Thomas Frank is a political analyst, historian, and columnist for Salon.com.  He is the author of a number of books, including What's the Matter with Kansas? (2004), The Wrecking Crew (2010), and Pity the Billionaire (2011),  He also wrote a review of Zephyr Teachout's book.



Zephyr Teachout is an organizer, educator, and scholar with years of experience as a leader in the fights for economic and political equality and against concentration of wealth and control in the hands of the few.  Currently an associate professor of law at Fordham Law School, was previously a visiting professor of law at Duke University and a lecturer at the University of Vermont.  She has worked as an antitrust and media expert and served as the Director of Internet Organizing for the 2004 Howard Dean presidential campaign.  In 2008 she co-founded a New Way Forward, an organization built to break up the power of big banks, and was involved with Occupy Wall Street.  She ran for the Democratic Party nomination for Governor of New York in 2014, getting 33.47% of the vote, and remains actively involved with local politics.  She is the author of CORRUPTION IN AMERICA.

Zephyr started her talk with these excerpts from her book:

When Louis XVI presented Benjamin Franklin with a snuff box encrusted with diamonds and insert with the King's portrait, the gift troubled Americans: it threatened to "corrupt" Franklin by clouding his judgement or altering his attitude toward the French in subtle psychological ways.  This broad understating of political corruption--rooted in ideals of civic virtue--was a driving force at the Constitutional Convention.

For two centuries the framers' ideas about corruption flourished in the courts, even in the absence of clear rules governing voters, civil officers, and elected officials.  Should a law that was passed by a state legislature be overturned because half of its members were bribed?  What kinds of lobbying activity were corrupt, and what kinds were legal?  When does an implicit promise count as bribery?  In the 1970s the U.S. Supreme Court began to narrow the definition of corruption, and the meaning has since changed dramatically.  No case makes that clearer than 'Citizen United'.

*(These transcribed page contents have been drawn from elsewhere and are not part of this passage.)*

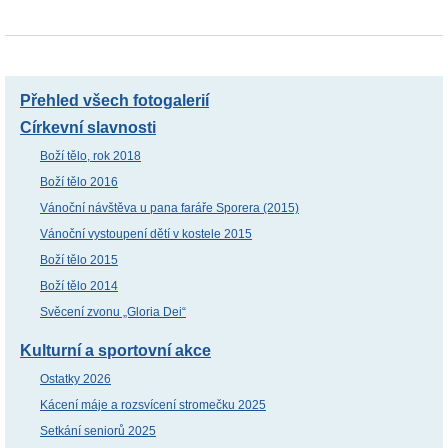
Přehled všech fotogalerií
Církevní slavnosti
Boží tělo, rok 2018
Boží tělo 2016
Vánoční návštěva u pana faráře Sporera (2015)
Vánoční vystoupení dětí v kostele 2015
Boží tělo 2015
Boží tělo 2014
Svěcení zvonu „Gloria Dei“
Kulturní a sportovní akce
Ostatky 2026
Kácení máje a rozsvícení stromečku 2025
Setkání seniorů 2025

In 2010, one of the most consequential Court decisions in American political history gave wealth corporations the right to spend unlimited money to influence elections.  Justice Anthony Kennedy's majority opinion treated corruption as nothing more than explicit bribery, a narrow conception later echoed by Chief Justice Roberts in deciding 'McCutcheon v. FEC' in 2014.

With unlimited spending transforming American politics for the worse, warns Teachout, Citizens United and McCutcheon were not just bad laws but bad history.

"If the American experiment in self-government is to have a future, then we must revive the traditional meaning of corruption and embrace an old ideal, she said.

Mansur Gidfar spoke about the use of Initiative & Referendum (I&R) at the state level to change state laws about money in politics, using a non-partisan effort across political and social ideals.  Using congressional efforts or constitutional amendment attempts to correct the money in politics problem was not viable at this time.

Thomas Franks gave us antidotes about political corruption and money in politics.

CLICK HERE to read Thomas Frank's review of Zephyr's book in the New York Times Sunday Book Review.

At a Harvard Law Reform Forum called The Varieties of Corruption and the Problem of Appearance, Robert F. Bauer, a partner of Perkins Cole, writes:

Neither the same as actual corruption nor well defined in its own right, the "appearance of corruption" as a basis for campaign finance regulation is suspect on two counts, depending on the observer: appearances are either useless appendages to demonstrated instances of quid pro quo corruption, or they are rhetorical compensation for their absence.  If there is corruption, effectively sale of office, then the appearance of it may be self-evident, but beside the point.  Absent corruption, placing the full weight of the state regulatory interest on "appearance" guarantees contention, since regulatory regime's advocates will often perceive what its critics do not see.

It has been argued that money in high volume through the political process distracts candidates from engagement with the voters and incumbents from their official duties, as they pursue an ever larger campaign budget, underwrites negative political advertising at odds with ideals of deliberative democracy, allows independent organizations to dominate the political debate to the detriment of candidates and political parties, and enables candidates to escape accountability for the tone and message of the campaign.  All of these criticisms may be fairly taken to be threats to what has been referred to as the "integrity of the political process:.

The Court has so far rejected a conception of "electoral integrity" that is grounded in the failings of the electoral process itself.

The campaign finance debate increased with super PAC's: about the quality of campaign negative speech, the fairness of competition, the absence of accountability of candidates and parties, or just the outsized impact that a single wealthy individual can have on electoral outcomes.

So the appearance of corruption may rest on the various effects of money in politics in the aggregate, and on perceived corruption defined as the threat to "electoral integrity", that arises from frenzied fundraising and unlimited spending.  The corruption in question attacks the electoral process; it does not consist exclusively of debts incurred to campaign donors and spenders who expect post-election repayment.  One might even consider whether the reference to the "appearance" of corruption have become the means, not explicitly recognized by which these other concerns with money in electoral politics have come to be expressed.

It is useful to consider the gap between the appearance problem the Court will weigh in the constitutional balance and those questions of appearance that animate much of the campaign finance debate and controversy.  This gap is among other reasons that the appeal to appearance in the limited form available will remain vulnerable to attack and unpersuasive in application.